Michael Widenius <monty@askmonty.org> writes:
Note that it would also be very nice to have in the binlog the exact original statement:
Kristian> Yes. There was actually a customer request for this.
Kristian> I think for this we would actually need a new binlog event type Kristian> (Comment_log_event?). Unless we want to log an empty statement Query_log_event Kristian> containing only a comment (a bit of a hack).
I don't think it would be hard to add a tag to the row-binlog-event to add the original statement in such a way that it would be backward compatible. Someone should dig into the protocol spec to see if that would be possible.
A Statement is logged in RBR as one or more Table_map_log_events, followed by one or more {Write,Update,Delete}_rows_log_event. So candidates would be the first (or last) map event, or the first row event. But the event format really is not very extensible (I checked the code), so not trivial to make backwards compatible. Anyway, it should be possible, new event or squeeze into existing, whatever works best.
Kristian> BINLOG Kristian> WITH TIMESTAMP xxx SERVER_ID 1 MASTER_POS 415 FLAGS 0x0 Kristian> TABLE db1.table1 AS 1 COLUMNS (INT NOT NULL, BLOB, VARCHAR(100)) FLAGS 0x0 Kristian> TABLE db2.table2 AS 2 COLUMNS (CHAR(10)) FLAGS 0x0 Kristian> WRITE_ROW INTO db1.table1(1,3) VALUES (42, 'foobar'), (10, NULL) FLAGS 0x2 Kristian> UPDATE_ROW INTO db2.table2 (1) (1) VALUES FROM ('beforeval') TO ('toval'), Kristian> FROM ('a') TO ('b') FLAGS 0x0 Kristian> DELETE_ROW INTO db2.table2 (1) VALUES ('row_to_delete') FLAGS 0x0;
Kristian> This is basically a dump of what is stored in the events, and would be an Kristian> alternative to BINLOG 'gwWEShMBAA...'.
The above would be a much better option than using the current syntax.
After some thinking, my biggest problem with the above is that we would have to keep the syntax up to date and extend it for every new addition Sun makes to the binary log. Over time that may become a big task in itself.
Yes, my main concern too. Though I don't think there will be much addition to the format, as this would in any case break forwards/backwards compatibility in replication. But still a valid concern.
The problem with AWK is that it doesn't work in the general case; For the general case to work, they would need to parse the statements into token and ensure that they only modify things like the database reference.

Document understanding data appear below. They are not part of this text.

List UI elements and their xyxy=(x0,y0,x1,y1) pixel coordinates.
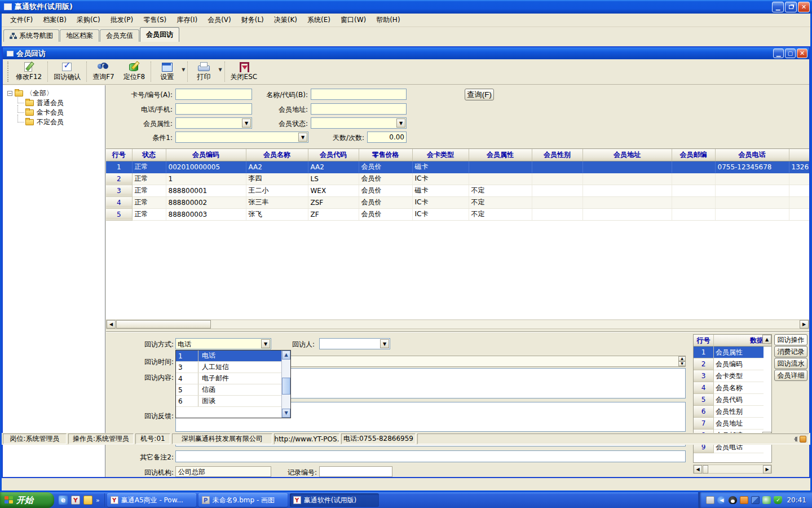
chevron-down-icon[interactable]: ▼ xyxy=(218,67,222,84)
table-cell[interactable] xyxy=(672,208,715,220)
table-cell[interactable]: AA2 xyxy=(308,161,359,173)
keyboard-icon[interactable] xyxy=(706,496,714,504)
table-cell[interactable]: IC卡 xyxy=(412,208,469,220)
column-header[interactable]: 会员编码 xyxy=(166,149,246,161)
taskbar-task-未命名9.bmp - 画图[interactable]: P未命名9.bmp - 画图 xyxy=(198,493,288,507)
table-cell[interactable] xyxy=(672,173,715,185)
taskbar-task-赢通软件(试用版)[interactable]: Y赢通软件(试用版) xyxy=(290,493,379,507)
menu-item[interactable]: 零售(S) xyxy=(138,14,171,27)
row-number-cell[interactable]: 1 xyxy=(106,161,132,173)
table-cell[interactable]: ZF xyxy=(308,208,359,220)
tab-地区档案[interactable]: 地区档案 xyxy=(60,29,99,42)
app-tray-icon[interactable] xyxy=(740,496,748,504)
table-cell[interactable] xyxy=(582,208,672,220)
table-row[interactable]: 2正常1李四LS会员价IC卡 xyxy=(106,173,809,185)
menu-item[interactable]: 采购(C) xyxy=(72,14,105,27)
table-cell[interactable] xyxy=(532,173,582,185)
scroll-left-icon[interactable]: ◀ xyxy=(694,465,702,474)
table-cell[interactable] xyxy=(582,161,672,173)
qq-icon[interactable] xyxy=(729,496,737,504)
column-header[interactable]: 状态 xyxy=(132,149,166,161)
table-cell[interactable] xyxy=(582,185,672,196)
menu-item[interactable]: 批发(P) xyxy=(105,14,139,27)
table-cell[interactable] xyxy=(672,161,715,173)
hide-icons-button[interactable]: ◀ xyxy=(717,496,726,504)
column-header[interactable]: 会员代码 xyxy=(308,149,359,161)
side-button-消费记录[interactable]: 消费记录 xyxy=(774,346,807,357)
table-cell[interactable] xyxy=(789,185,809,196)
spin-down-icon[interactable]: ▼ xyxy=(678,361,686,366)
chevron-down-icon[interactable]: ▼ xyxy=(298,133,307,142)
table-cell[interactable]: WEX xyxy=(308,185,359,196)
scrollbar-thumb[interactable] xyxy=(282,378,290,395)
table-cell[interactable]: 会员价 xyxy=(359,173,412,185)
table-cell[interactable]: 会员价 xyxy=(359,161,412,173)
table-cell[interactable] xyxy=(715,208,789,220)
dropdown-option-电子邮件[interactable]: 4电子邮件 xyxy=(176,373,281,384)
table-cell[interactable]: 132656 xyxy=(789,161,809,173)
tree-item-不定会员[interactable]: 不定会员 xyxy=(7,117,105,127)
menu-item[interactable]: 库存(I) xyxy=(171,14,202,27)
dropdown-scrollbar[interactable]: ▲ ▼ xyxy=(281,351,290,418)
grid-row[interactable]: 2会员编码 xyxy=(694,358,764,370)
table-cell[interactable]: 张飞 xyxy=(246,208,308,220)
attr-combobox[interactable]: ▼ xyxy=(175,117,252,129)
scroll-up-icon[interactable]: ▲ xyxy=(282,351,290,360)
menu-item[interactable]: 窗口(W) xyxy=(336,14,371,27)
table-cell[interactable] xyxy=(672,185,715,196)
table-cell[interactable]: 1 xyxy=(166,173,246,185)
grid-row[interactable]: 3会卡类型 xyxy=(694,370,764,382)
phone-input[interactable] xyxy=(175,103,252,115)
table-cell[interactable] xyxy=(582,196,672,208)
menu-item[interactable]: 档案(B) xyxy=(38,14,72,27)
row-number-cell[interactable]: 5 xyxy=(106,208,132,220)
column-header[interactable] xyxy=(789,149,809,161)
column-header[interactable]: 会员性别 xyxy=(532,149,582,161)
query-button[interactable]: 查询(F) xyxy=(465,89,494,100)
menu-item[interactable]: 决策(K) xyxy=(269,14,302,27)
ie-icon[interactable]: e xyxy=(59,496,68,505)
table-cell[interactable] xyxy=(715,173,789,185)
table-cell[interactable] xyxy=(789,173,809,185)
toolbar-button-回访确认[interactable]: 回访确认 xyxy=(49,59,85,84)
table-cell[interactable]: LS xyxy=(308,173,359,185)
table-cell[interactable]: 正常 xyxy=(132,161,166,173)
table-cell[interactable] xyxy=(789,196,809,208)
column-header[interactable]: 行号 xyxy=(106,149,132,161)
table-row[interactable]: 1正常002010000005AA2AA2会员价磁卡0755-123456781… xyxy=(106,161,809,173)
chevron-down-icon[interactable]: ▼ xyxy=(380,339,389,348)
grid-row[interactable]: 7会员地址 xyxy=(694,418,764,430)
table-cell[interactable] xyxy=(715,196,789,208)
scroll-up-icon[interactable]: ▲ xyxy=(762,335,771,344)
toolbar-button-设置[interactable]: 设置 xyxy=(152,59,182,84)
tab-会员充值[interactable]: 会员充值 xyxy=(100,29,139,42)
row-number-cell[interactable]: 3 xyxy=(106,185,132,196)
table-cell[interactable]: 磁卡 xyxy=(412,185,469,196)
table-cell[interactable]: IC卡 xyxy=(412,196,469,208)
scroll-right-icon[interactable]: ▶ xyxy=(763,465,771,474)
close-icon[interactable]: ✕ xyxy=(798,2,810,12)
table-cell[interactable] xyxy=(532,196,582,208)
table-cell[interactable] xyxy=(532,161,582,173)
dropdown-option-面谈[interactable]: 6面谈 xyxy=(176,396,281,407)
table-cell[interactable]: 磁卡 xyxy=(412,161,469,173)
grid-row[interactable]: 5会员代码 xyxy=(694,394,764,406)
row-number-cell[interactable]: 2 xyxy=(106,173,132,185)
table-horizontal-scrollbar[interactable]: ◀ ▶ xyxy=(106,319,809,329)
chevron-down-icon[interactable]: ▼ xyxy=(242,119,251,128)
scrollbar-thumb[interactable] xyxy=(703,465,708,474)
grid-horizontal-scrollbar[interactable]: ◀ ▶ xyxy=(693,465,772,474)
address-input[interactable] xyxy=(311,103,407,115)
card-no-input[interactable] xyxy=(175,89,252,100)
table-cell[interactable] xyxy=(789,208,809,220)
record-no-input[interactable] xyxy=(319,466,392,477)
side-button-回访流水[interactable]: 回访流水 xyxy=(774,358,807,369)
column-header[interactable]: 会员名称 xyxy=(246,149,308,161)
table-cell[interactable]: IC卡 xyxy=(412,173,469,185)
table-cell[interactable] xyxy=(469,161,532,173)
toolbar-button-查询F7[interactable]: 查询F7 xyxy=(88,59,119,84)
menu-item[interactable]: 财务(L) xyxy=(236,14,269,27)
table-cell[interactable] xyxy=(532,208,582,220)
column-header[interactable]: 会员地址 xyxy=(582,149,672,161)
method-combobox[interactable]: 电话 ▼ xyxy=(175,338,271,349)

Yes, using awk (or whatever) is quite fragile (though still useful in many cases). For databases mysqlbinlog can do better, and for tables in RBR, as the names are directly available in the binlog format. For tables in SBR, or type of statement (ALTER/ANALYZE/etc.), mysqlbinlog can do slightly better since it knows where the statement begins, but it still has to rely on some kind of parsing. So conclusion: it is preferable to have 100% reliable database/table/statement filtering than having to rely on fragile awk-like post-processing. Thanks for the input! - Kristian.